> _Work instructions_:
Find how many lines of the records hold the string "cookies" and reply with only that total.
─── Input
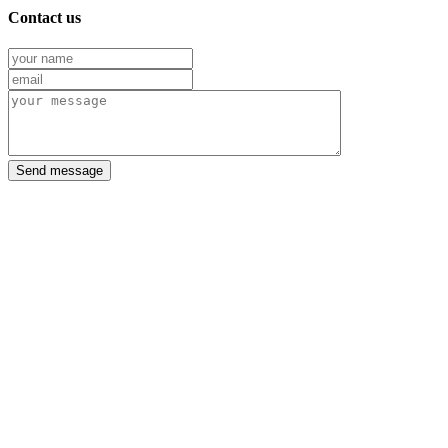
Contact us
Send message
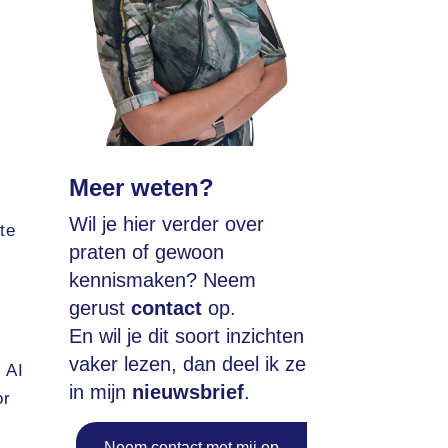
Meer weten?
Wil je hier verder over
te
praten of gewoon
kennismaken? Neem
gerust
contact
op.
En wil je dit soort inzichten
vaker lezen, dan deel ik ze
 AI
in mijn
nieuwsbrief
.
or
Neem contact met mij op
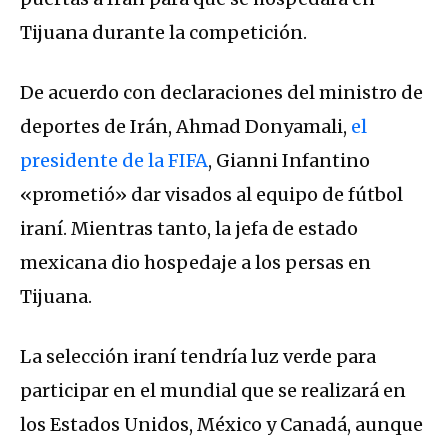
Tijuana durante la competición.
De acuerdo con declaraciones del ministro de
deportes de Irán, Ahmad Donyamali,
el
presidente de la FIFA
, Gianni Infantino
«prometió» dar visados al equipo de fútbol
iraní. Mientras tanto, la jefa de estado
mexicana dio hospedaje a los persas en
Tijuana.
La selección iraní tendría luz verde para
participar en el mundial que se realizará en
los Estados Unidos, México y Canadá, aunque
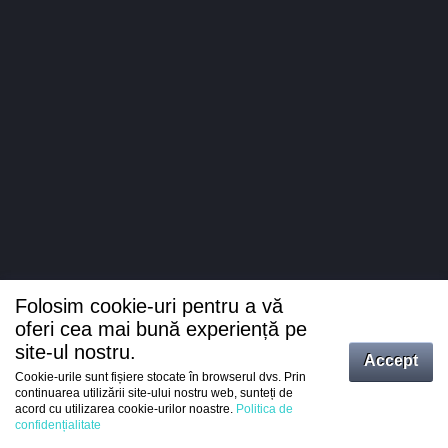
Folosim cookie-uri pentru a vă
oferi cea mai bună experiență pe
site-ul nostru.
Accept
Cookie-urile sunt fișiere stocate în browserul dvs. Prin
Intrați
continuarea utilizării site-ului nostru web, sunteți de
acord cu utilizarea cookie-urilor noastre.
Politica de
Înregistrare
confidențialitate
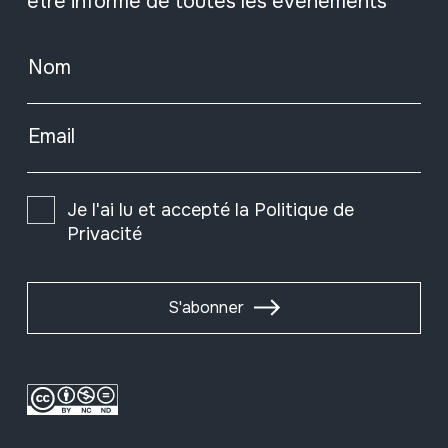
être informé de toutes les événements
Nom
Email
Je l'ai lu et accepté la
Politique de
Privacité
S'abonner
──────
─── Input
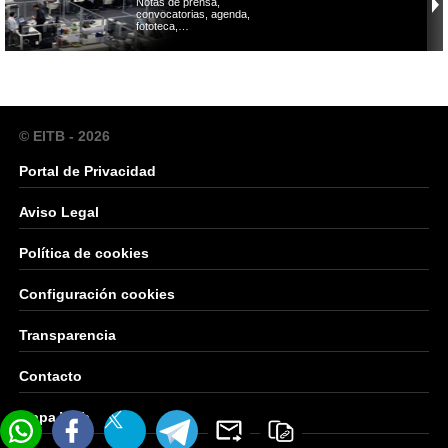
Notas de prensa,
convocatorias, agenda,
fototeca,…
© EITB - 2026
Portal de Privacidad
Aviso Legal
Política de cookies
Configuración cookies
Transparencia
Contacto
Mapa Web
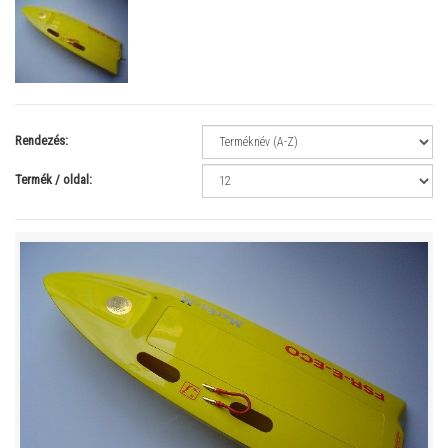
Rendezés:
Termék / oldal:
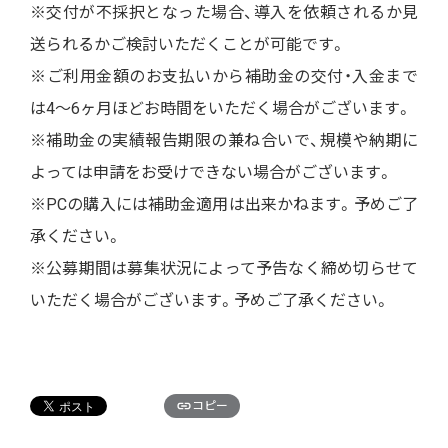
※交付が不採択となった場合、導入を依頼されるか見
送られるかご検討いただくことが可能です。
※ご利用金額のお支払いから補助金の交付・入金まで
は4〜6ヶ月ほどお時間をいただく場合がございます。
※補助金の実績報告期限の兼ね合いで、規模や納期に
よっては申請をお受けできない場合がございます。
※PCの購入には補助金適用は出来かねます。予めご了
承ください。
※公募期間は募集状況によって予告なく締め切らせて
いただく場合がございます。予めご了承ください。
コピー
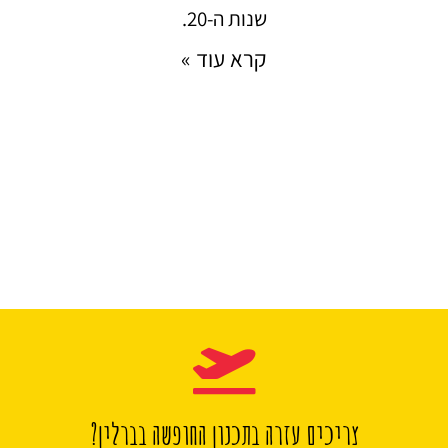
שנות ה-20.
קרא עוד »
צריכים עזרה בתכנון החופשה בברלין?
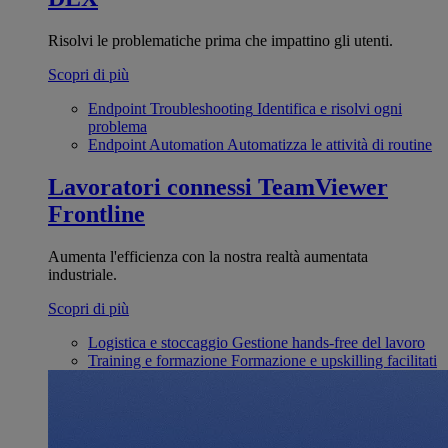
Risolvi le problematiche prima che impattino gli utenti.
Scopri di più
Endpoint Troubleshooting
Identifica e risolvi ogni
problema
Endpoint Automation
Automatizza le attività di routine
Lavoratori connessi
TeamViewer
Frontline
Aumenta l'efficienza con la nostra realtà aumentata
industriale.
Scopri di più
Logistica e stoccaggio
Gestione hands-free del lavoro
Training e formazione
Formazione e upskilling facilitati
──────
─── Input
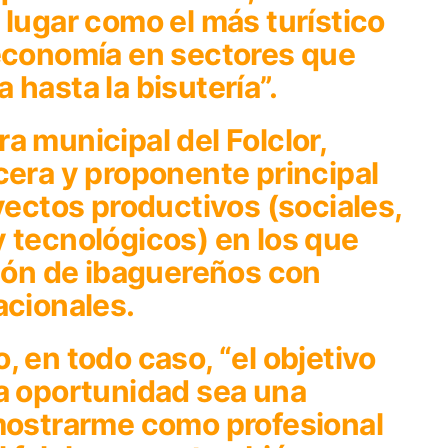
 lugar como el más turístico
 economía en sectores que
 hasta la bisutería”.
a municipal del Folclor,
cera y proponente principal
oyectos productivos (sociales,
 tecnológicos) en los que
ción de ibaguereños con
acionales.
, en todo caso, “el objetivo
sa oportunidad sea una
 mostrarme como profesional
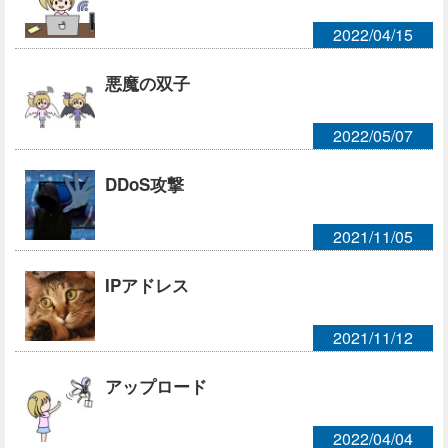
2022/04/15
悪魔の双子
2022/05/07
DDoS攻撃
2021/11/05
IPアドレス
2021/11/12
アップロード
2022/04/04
──────
> _Reply to the exercise_:
2